Solved: PHYSICS Question for NEET

NEET PHYSICSEasy

The current sensitivity of a moving coil galvanometer is 5 div/mA and its voltage sensitivity (angular deflection per unit voltage applied) is 20 div/V. The resistance of the galvanometer is:

40 \Omega

25 \Omega

250 \Omega

500 \Omega

Step-by-Step Solution

Definitions:

Current Sensitivity ( $I_s$ ) is the deflection per unit current: $I_s = \frac{\phi}{I}$ .
Voltage Sensitivity ( $V_s$ ) is the deflection per unit voltage: $V_s = \frac{\phi}{V}$ .

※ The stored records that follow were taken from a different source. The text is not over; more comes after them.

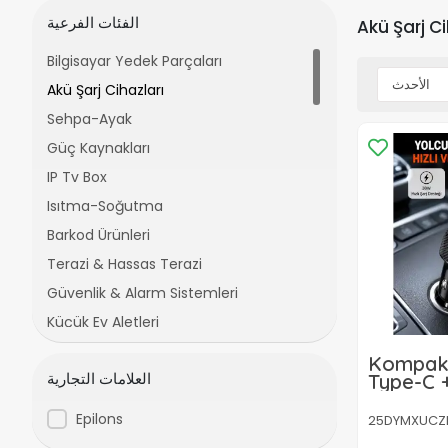
الفئات الفرعية
Akü Şarj Ci
Bilgisayar Yedek Parçaları
Akü Şarj Cihazları
Sehpa-Ayak
Güç Kaynakları
IP Tv Box
Isıtma-Soğutma
Barkod Ürünleri
Terazi & Hassas Terazi
Güvenlik & Alarm Sistemleri
Küçük Ev Aletleri
Piller Aküler
Kompakt
العلامات التجارية
Type-C +
Çeşitli Elektronik Ürünler
Araç Şar
Ses Sistemleri &Hoparlörler
Epilons
25DYMXUCZPG
İnce Malzemeler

Relationship: According to Ohm's Law, $V = IR$ , where $R$ is the resistance of the galvanometer. Substituting $V$ into the voltage sensitivity equation: $V_s = \frac{\phi}{IR} = \frac{1}{R} \left( \frac{\phi}{I} \right) = \frac{I_s}{R}$ Rearranging for Resistance ( $R$ ): $R = \frac{I_s}{V_s}$
Calculation:

Given $I_s = 5 \text{ div/mA} = 5 \times 10^3 \text{ div/A}$ (converting mA to A).
Given $V_s = 20 \text{ div/V}$ .
Substitute the values: $R = \frac{5 \text{ div/mA}}{20 \text{ div/V}} = \frac{5}{20} \frac{\text{V}}{\text{mA}} = 0.25 \text{ k}\Omega = 250 \, \Omega$ Alternatively, using base units: $R = \frac{5000}{20} = 250 \, \Omega$ .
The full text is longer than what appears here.